Second, the availability of this massive data was unlocked by a fundamental shift in model architecture. While early generative models struggled with high-resolution synthesis, Latent Diffusion Models (LDMs) represented a breakthrough in efficiency and fidelity. The specific model analyzed in this study, Stable Diffusion v1.5, is based on the LDM architecture proposed by Rombach et al. (2022).[5] Unlike pixel-based diffusion, which is computationally expensive, LDMs operate in a compressed latent space. The process involves two main components: first, an autoencoder compresses the input image into a lower-dimensional latent representation, reducing the computational complexity while preserving semantic details; second, in the latent space, the model is trained to reverse a gradual noising process. Gaussian noise is iteratively added to the latent vector (Forward Diffusion), and a neural network (typically a time-conditional U-Net) is trained to predict and remove this noise (Reverse Diffusion) to reconstruct the clean latent vector. The U-Net uses cross-attention layers to condition the generation on text prompts (for example, "a car on a dark road"). Once the denoising is complete, the decoder reconstructs the final pixel-space image. Because the model reconstructs the image based on learned statistical patterns rather than physical light transport, it risks hallucinating textures that look plausible to the human eye but lack physical integrity.
Past Work in Image Forensics
The field of image forensics has a long history of detecting manipulated imagery, traditionally focusing on manual edits (photoshop) and, more recently, deepfakes. While effective in their respective domains, these methods rely on assumptions that may not hold for modern generative models:
Geometric Forensics: Pioneering work by Hany Farid and colleagues focused on physical inconsistencies in manually manipulated images. Their methods analyzed geometric constraints, such as the consistency of cast shadows and lighting directions.[8] For example, if a person was inserted into a photo, the shadow they cast often failed to converge on the same light source as other objects in the scene. While effective for cheap fakes, these geometric checks are often semantic and difficult to automate at scale for subtle synthetic generations.
Frequency and Pixel Statistics: With the rise of Generative Adversarial Networks (GANs), researchers pivoted to detecting invisible artifacts. Frequency analysis revealed that GANs often leave unnatural high-frequency patterns caused by upsampling layers in the Fourier domain.[9] More recently, methods like Diffusion Reconstruction Error (DIRE) attempt to detect diffusion-generated images by checking if an image can be easily reconstructed by a pre-trained diffusion model, considering that real images tend to have higher reconstruction errors than synthetic ones.[10]

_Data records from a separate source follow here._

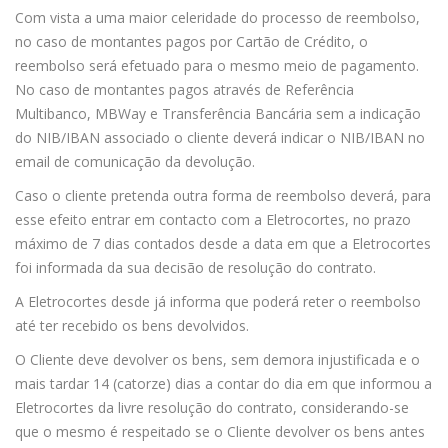
Com vista a uma maior celeridade do processo de reembolso,
no caso de montantes pagos por Cartão de Crédito, o
reembolso será efetuado para o mesmo meio de pagamento.
No caso de montantes pagos através de Referência
Multibanco, MBWay e Transferência Bancária sem a indicação
do NIB/IBAN associado o cliente deverá indicar o NIB/IBAN no
email de comunicação da devolução.
Caso o cliente pretenda outra forma de reembolso deverá, para
esse efeito entrar em contacto com a Eletrocortes, no prazo
máximo de 7 dias contados desde a data em que a Eletrocortes
foi informada da sua decisão de resolução do contrato.
A Eletrocortes desde já informa que poderá reter o reembolso
até ter recebido os bens devolvidos.
O Cliente deve devolver os bens, sem demora injustificada e o
mais tardar 14 (catorze) dias a contar do dia em que informou a
Eletrocortes da livre resolução do contrato, considerando-se
que o mesmo é respeitado se o Cliente devolver os bens antes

The Radiometric Gap: While existing methods detect semantic errors (shadows) or digital artifacts (frequency peaks), they rarely interrogate the radiometric formation of the image. Real photographs are created from specific physical processes: photons hitting a sensor, shot noise governed by Poisson statistics, and diffraction limited by apertures. Generative AI, however, is born from denoising a latent vector. This project fills the gap by proposing radiometric forensics: detecting AI not by what it looks like, but by how physically plausible its light statistics are compared to a camera simulation.
Image Generation Methodology

To isolate the differences between physical radiance, image sensing, and generative AI, a dataset of 243 unique night-driving scenes was constructed into three aligned sets: Physical Ground Truth (Set A), Camera Simulation (Set B), and Generative AI (Set C).

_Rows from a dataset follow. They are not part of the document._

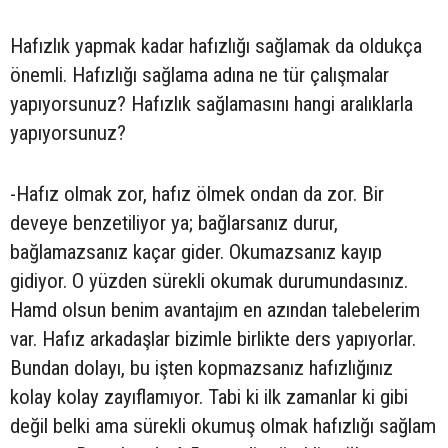
Hafızlık yapmak kadar hafızlığı sağlamak da oldukça
önemli. Hafızlığı sağlama adına ne tür çalışmalar
yapıyorsunuz? Hafızlık sağlamasını hangi aralıklarla
yapıyorsunuz?
-Hafız olmak zor, hafız ölmek ondan da zor. Bir
deveye benzetiliyor ya; bağlarsanız durur,
bağlamazsanız kaçar gider. Okumazsanız kayıp
gidiyor. O yüzden sürekli okumak durumundasınız.
Hamd olsun benim avantajım en azından talebelerim
var. Hafız arkadaşlar bizimle birlikte ders yapıyorlar.
Bundan dolayı, bu işten kopmazsanız hafızlığınız
kolay kolay zayıflamıyor. Tabi ki ilk zamanlar ki gibi
değil belki ama sürekli okumuş olmak hafızlığı sağlam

Set A: Physical Radiance (Ground Truth)

The foundation of the dataset is a collection of high-dynamic-range (HDR) spectral radiance maps derived from the ISETHDR driving scene database.[3] Unlike standard RGB images, these scenes contain the full spectral energy distribution of light at every pixel, modeled via physically based ray tracing (PBRT). Nighttime driving scenes were specifically selected because they present the most difficult challenge for imaging systems: a high dynamic range where bright light sources (headlights, streetlights) can be five orders of magnitude more intense than the surrounding dark regions. This extreme contrast creates optical flare that can obscure vulnerable road users, such as pedestrians or cyclists, making accurate simulation critical for safety validation.[11] For each of the 243 scenes, four independent lighting components were extracted: headlights, streetlights, other environmental lights, and skylight. To create a realistic night-driving environment, these components were combined using a specific weighting vector , prioritizing vehicle headlights while maintaining low-light ambient conditions. This resulting spectral radiance map serves as the physical ground truth, representing the raw photons arriving at the camera lens before any optical or sensor degradation.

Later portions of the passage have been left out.